Wednesday, September 26, 2012

Anti-Moneyball: TROUBLE WITH THE CURVE


A sturdy Hollywood drama, Trouble with the Curve is glossy and serviceable, even if it is utterly predictable every single step of the way. It’s a relatively good-natured anti-Moneyball, focusing on the value of hearing the crack of the bat and the thwack of the catch over tabulating stats. But you are mistaken if you thought a top-notch cast featuring Clint Eastwood as an elderly baseball scout and Amy Adams as his concerned daughter, as well as Justin Timberlake as a young scout and John Goodman, Matthew Lillard, and Robert Patrick as the guys back at the home office, would be able to elevate this material beyond simple American-pastime sentimentality and a schematic plotline that seems to be always pretending to have found surprises when it’s really only flatly arrived at the same old clichés.

Eastwood’s doing a cantankerous-old-guy routine that’s almost too broad, but rings true.

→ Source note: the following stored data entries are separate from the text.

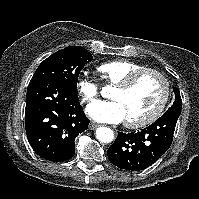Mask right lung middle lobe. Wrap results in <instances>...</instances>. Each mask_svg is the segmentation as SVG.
I'll return each instance as SVG.
<instances>
[{"label":"right lung middle lobe","instance_id":"dd1d6c3e","mask_svg":"<svg viewBox=\"0 0 199 199\" xmlns=\"http://www.w3.org/2000/svg\"><path fill=\"white\" fill-rule=\"evenodd\" d=\"M91 60L92 55L83 47H67L42 61L31 81L55 79L76 93L79 73Z\"/></svg>","mask_w":199,"mask_h":199}]
</instances>
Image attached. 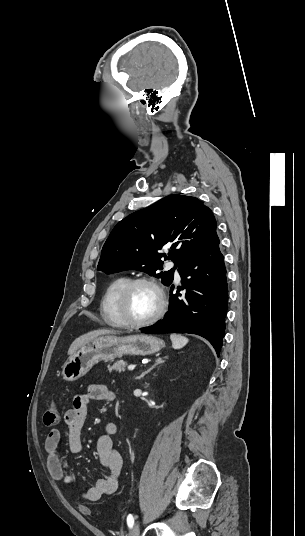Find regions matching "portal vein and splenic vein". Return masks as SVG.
Masks as SVG:
<instances>
[{"label": "portal vein and splenic vein", "mask_w": 305, "mask_h": 536, "mask_svg": "<svg viewBox=\"0 0 305 536\" xmlns=\"http://www.w3.org/2000/svg\"><path fill=\"white\" fill-rule=\"evenodd\" d=\"M135 366H128V370H134Z\"/></svg>", "instance_id": "obj_1"}]
</instances>
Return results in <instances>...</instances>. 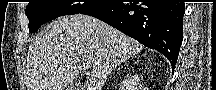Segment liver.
<instances>
[{
    "instance_id": "liver-1",
    "label": "liver",
    "mask_w": 216,
    "mask_h": 90,
    "mask_svg": "<svg viewBox=\"0 0 216 90\" xmlns=\"http://www.w3.org/2000/svg\"><path fill=\"white\" fill-rule=\"evenodd\" d=\"M142 50V44L101 20L83 14L62 16L28 48L27 90H102L114 68ZM83 66L87 78L79 86L75 80Z\"/></svg>"
}]
</instances>
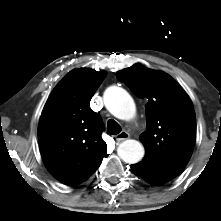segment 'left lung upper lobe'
Returning <instances> with one entry per match:
<instances>
[{
  "label": "left lung upper lobe",
  "mask_w": 221,
  "mask_h": 221,
  "mask_svg": "<svg viewBox=\"0 0 221 221\" xmlns=\"http://www.w3.org/2000/svg\"><path fill=\"white\" fill-rule=\"evenodd\" d=\"M116 77L147 100V129L140 135L145 157L131 166L132 171L152 185H162L179 175L192 155L196 135L192 102L171 76L141 64Z\"/></svg>",
  "instance_id": "5c2ea615"
}]
</instances>
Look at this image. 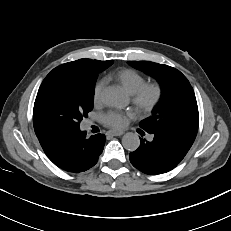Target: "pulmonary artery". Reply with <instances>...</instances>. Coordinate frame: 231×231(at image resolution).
I'll use <instances>...</instances> for the list:
<instances>
[{
    "instance_id": "pulmonary-artery-1",
    "label": "pulmonary artery",
    "mask_w": 231,
    "mask_h": 231,
    "mask_svg": "<svg viewBox=\"0 0 231 231\" xmlns=\"http://www.w3.org/2000/svg\"><path fill=\"white\" fill-rule=\"evenodd\" d=\"M87 126H88V124L85 125V127H87ZM151 139H152V137H149V140H151Z\"/></svg>"
}]
</instances>
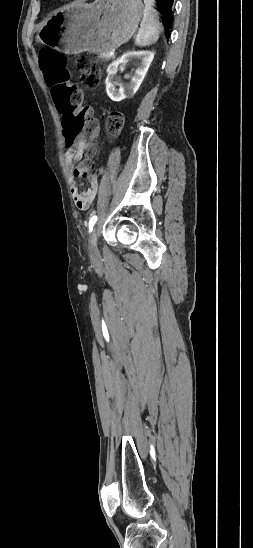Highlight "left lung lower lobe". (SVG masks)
Wrapping results in <instances>:
<instances>
[{
  "instance_id": "1",
  "label": "left lung lower lobe",
  "mask_w": 253,
  "mask_h": 548,
  "mask_svg": "<svg viewBox=\"0 0 253 548\" xmlns=\"http://www.w3.org/2000/svg\"><path fill=\"white\" fill-rule=\"evenodd\" d=\"M160 5V11L163 14V22L166 30L169 31L172 27L173 20V2L174 0H156Z\"/></svg>"
}]
</instances>
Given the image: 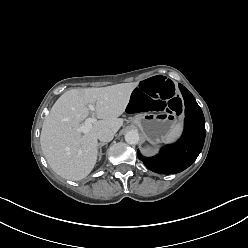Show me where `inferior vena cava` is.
<instances>
[{
	"label": "inferior vena cava",
	"mask_w": 248,
	"mask_h": 248,
	"mask_svg": "<svg viewBox=\"0 0 248 248\" xmlns=\"http://www.w3.org/2000/svg\"><path fill=\"white\" fill-rule=\"evenodd\" d=\"M115 132L110 128H102L97 133V138L102 142H110L114 138Z\"/></svg>",
	"instance_id": "602c4592"
}]
</instances>
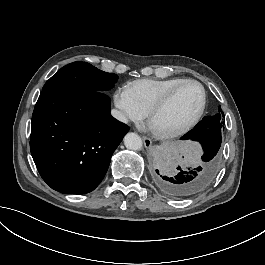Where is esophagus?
<instances>
[{
	"label": "esophagus",
	"instance_id": "34e87169",
	"mask_svg": "<svg viewBox=\"0 0 265 265\" xmlns=\"http://www.w3.org/2000/svg\"><path fill=\"white\" fill-rule=\"evenodd\" d=\"M142 139H143L144 146L146 148H150L152 145V140L147 136H142Z\"/></svg>",
	"mask_w": 265,
	"mask_h": 265
}]
</instances>
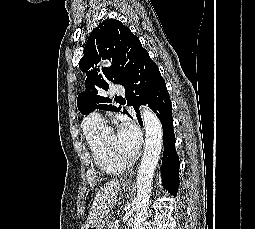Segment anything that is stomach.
I'll list each match as a JSON object with an SVG mask.
<instances>
[{
  "instance_id": "obj_1",
  "label": "stomach",
  "mask_w": 255,
  "mask_h": 229,
  "mask_svg": "<svg viewBox=\"0 0 255 229\" xmlns=\"http://www.w3.org/2000/svg\"><path fill=\"white\" fill-rule=\"evenodd\" d=\"M123 190L124 192H130L131 188L123 186ZM108 222V218H104L100 222L90 225L87 229H106Z\"/></svg>"
}]
</instances>
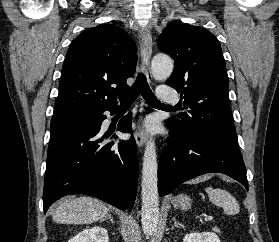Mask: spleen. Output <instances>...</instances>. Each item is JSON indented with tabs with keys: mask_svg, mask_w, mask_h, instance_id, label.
<instances>
[{
	"mask_svg": "<svg viewBox=\"0 0 279 242\" xmlns=\"http://www.w3.org/2000/svg\"><path fill=\"white\" fill-rule=\"evenodd\" d=\"M205 191L208 194L209 200L224 209L228 215H234L239 212V204L237 200L226 190L219 188L207 187Z\"/></svg>",
	"mask_w": 279,
	"mask_h": 242,
	"instance_id": "1",
	"label": "spleen"
}]
</instances>
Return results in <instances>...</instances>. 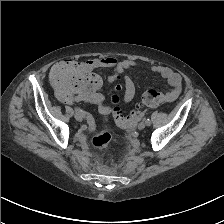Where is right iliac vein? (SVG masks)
Instances as JSON below:
<instances>
[{
    "label": "right iliac vein",
    "instance_id": "obj_1",
    "mask_svg": "<svg viewBox=\"0 0 224 224\" xmlns=\"http://www.w3.org/2000/svg\"><path fill=\"white\" fill-rule=\"evenodd\" d=\"M75 119L79 122H81L83 120V116L79 113H75Z\"/></svg>",
    "mask_w": 224,
    "mask_h": 224
}]
</instances>
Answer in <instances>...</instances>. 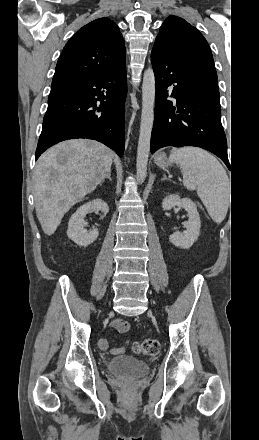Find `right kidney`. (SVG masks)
Segmentation results:
<instances>
[{
    "instance_id": "obj_1",
    "label": "right kidney",
    "mask_w": 259,
    "mask_h": 440,
    "mask_svg": "<svg viewBox=\"0 0 259 440\" xmlns=\"http://www.w3.org/2000/svg\"><path fill=\"white\" fill-rule=\"evenodd\" d=\"M93 210H100L103 213V219L109 212L107 203L101 199L90 201L77 209L68 223L67 235L74 243L79 246L87 247L98 237L99 231L93 227L90 231L84 229L86 225L84 217Z\"/></svg>"
}]
</instances>
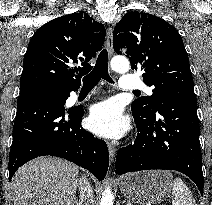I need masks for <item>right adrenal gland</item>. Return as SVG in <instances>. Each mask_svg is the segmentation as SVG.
<instances>
[{
	"mask_svg": "<svg viewBox=\"0 0 212 205\" xmlns=\"http://www.w3.org/2000/svg\"><path fill=\"white\" fill-rule=\"evenodd\" d=\"M76 205H81L80 202L78 200L75 201Z\"/></svg>",
	"mask_w": 212,
	"mask_h": 205,
	"instance_id": "2a0ac1e0",
	"label": "right adrenal gland"
}]
</instances>
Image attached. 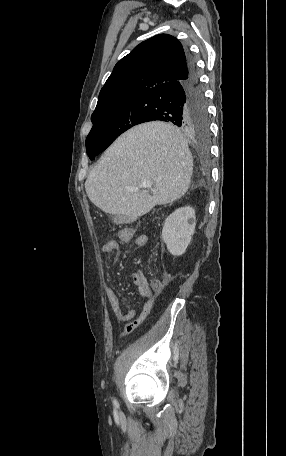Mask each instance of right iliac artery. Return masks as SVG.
<instances>
[{
	"mask_svg": "<svg viewBox=\"0 0 286 456\" xmlns=\"http://www.w3.org/2000/svg\"><path fill=\"white\" fill-rule=\"evenodd\" d=\"M113 404H114V406L118 405V403H117V401L115 399L113 400Z\"/></svg>",
	"mask_w": 286,
	"mask_h": 456,
	"instance_id": "1",
	"label": "right iliac artery"
}]
</instances>
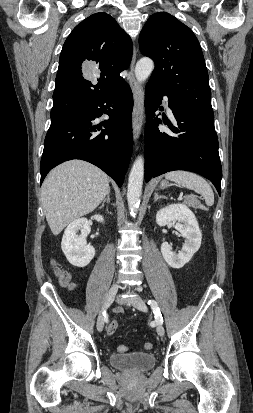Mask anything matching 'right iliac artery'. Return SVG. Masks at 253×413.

When he falls going up ballpark steps he hops up and snarls at concerned passerby “Haven’t you ever seen a man trip before?” Adams, as his daughter, learns from one of his co-workers, a family friend (Goodman), about her father’s failing eyesight and his stubborn refusal to admit it to his employers. Despite being up for a big promotion at her law firm, she flies into town to spend some time with him as he scouts a promising high school ballplayer (Joe Massingill). She ends up slyly helping him with his job, being his eyes where he can’t quite see. It’s not often a film looks so warmly on a father-daughter relationship so, even though their relationship is certainly strained in some ways, it’s nice to see.

Their relationship is one of familiarity, of unspoken affection and needling expectations from both ends. They’re facing similar professional problems – rooms of suits debating their fates – and there’s a nice parallel in the way they both don’t quite want to admit how much each needs the other. It’s pleasant and forms a loose core of emotional truth around which the film can spin its lazy sentimentality, coasting on the charms of the cast even as it wobbles through a half-convincing romantic subplot (why else do you think Timberlake’s hanging around?) and brief looks into the arrogance of the player being scouted. Hey, something has to fill out the run time, although an out-of-place revelation that involves a flashback intercut with a young Eastwood played by footage of Eastwood himself in Dirty Harry is the only inclusion that feels just plain wrong. Otherwise, it's a film that's constantly reaching predictable moments and playing them with a surprising lack of energy.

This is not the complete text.